Forestry offsets are to provide another way to reduce carbon emissions through avoided deforestation. Forests provide the value of sequestration of carbon and also counteract the regional ecological effects of climate change: in California that is drought, mudslides and wildfires.
Forests act as fog catchers on the coast, bringing essential water to a parched region. In a sense, forests almost act like nature’s utility, providing services. So two years ago CARB set up the first governmental system for quantifying and verifying carbon offsets in local forests, so forests could be included in our Cap and Trade program.
As they did during the long years of inaction on vehicle efficiency improvements (with the California Waiver on vehicle efficiency), other states are potentially going to add on to the California cap and trade in the absence of Federal action. The rules are being designed to be broad enough to be easily transferred to apply to other states too.

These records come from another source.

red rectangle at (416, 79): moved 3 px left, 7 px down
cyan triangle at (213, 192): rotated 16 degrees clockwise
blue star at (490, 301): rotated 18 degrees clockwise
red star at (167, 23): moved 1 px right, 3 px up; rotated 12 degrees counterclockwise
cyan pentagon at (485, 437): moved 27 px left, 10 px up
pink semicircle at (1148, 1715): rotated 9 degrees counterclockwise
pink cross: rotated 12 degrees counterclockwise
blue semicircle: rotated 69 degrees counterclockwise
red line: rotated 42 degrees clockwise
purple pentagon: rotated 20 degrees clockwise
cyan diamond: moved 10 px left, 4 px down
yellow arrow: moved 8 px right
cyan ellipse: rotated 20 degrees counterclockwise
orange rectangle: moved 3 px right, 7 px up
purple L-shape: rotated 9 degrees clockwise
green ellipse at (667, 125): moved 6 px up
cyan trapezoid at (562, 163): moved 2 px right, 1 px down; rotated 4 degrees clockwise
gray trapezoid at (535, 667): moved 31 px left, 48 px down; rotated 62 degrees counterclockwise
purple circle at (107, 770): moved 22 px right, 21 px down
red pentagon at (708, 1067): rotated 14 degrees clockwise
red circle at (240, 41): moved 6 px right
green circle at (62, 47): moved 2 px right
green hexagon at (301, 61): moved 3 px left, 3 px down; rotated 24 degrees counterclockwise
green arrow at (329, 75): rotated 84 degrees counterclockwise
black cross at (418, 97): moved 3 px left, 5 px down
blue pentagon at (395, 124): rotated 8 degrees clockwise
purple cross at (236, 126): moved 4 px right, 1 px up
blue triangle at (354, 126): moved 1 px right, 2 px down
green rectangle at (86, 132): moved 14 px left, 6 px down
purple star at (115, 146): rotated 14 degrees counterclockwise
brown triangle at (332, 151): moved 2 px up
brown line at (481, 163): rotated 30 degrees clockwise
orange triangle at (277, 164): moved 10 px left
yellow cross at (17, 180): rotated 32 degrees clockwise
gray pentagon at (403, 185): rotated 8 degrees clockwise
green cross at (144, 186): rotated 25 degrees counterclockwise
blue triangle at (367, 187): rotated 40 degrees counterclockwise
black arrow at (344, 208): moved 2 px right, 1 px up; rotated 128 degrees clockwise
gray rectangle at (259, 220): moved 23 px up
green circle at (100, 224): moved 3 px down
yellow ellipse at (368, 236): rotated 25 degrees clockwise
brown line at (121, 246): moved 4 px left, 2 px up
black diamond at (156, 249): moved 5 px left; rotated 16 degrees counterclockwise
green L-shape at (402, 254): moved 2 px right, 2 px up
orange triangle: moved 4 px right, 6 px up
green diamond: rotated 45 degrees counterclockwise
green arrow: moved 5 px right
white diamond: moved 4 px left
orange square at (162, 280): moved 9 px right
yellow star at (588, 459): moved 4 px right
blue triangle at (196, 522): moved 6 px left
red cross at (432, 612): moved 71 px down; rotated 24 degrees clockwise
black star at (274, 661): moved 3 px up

Already, Pacific Gas & Electric, Northern California’s biggest utility allows customers to contribute $5 a month, to buy carbon offsets from the Conservation Fund, which manages Mendocino County’s 23,780-acre Garcia River Forest. That is a consumer-driven voluntary offset program, similar to offset programs from Terrapass.
The new draft, which goes before CARB this month, will be mandatory: a statewide Cap and Trade program. Once it is mandatory timber companies that do not participate in the voluntary offset program will have to manage the 14 million acres of private timberland they harvest to absorb more carbon over a 100 year timescale. They can accomplish this by allowing far more natural old growth to remain rather than farming the whole forest. The new rules are the culmination of 18 months of work by members of a task force that clarifies rules for companies to quantify and verify carbon.
The 100 year rule is new. The voluntary program required a permanent conservation easement to create guaranteed carbon storage in perpetuity. But only conservation groups bought in, greatly limiting the supply of forested lands available for carbon sequestration. The new rule would change that, opening up more land to conservation by more organizations and private owners.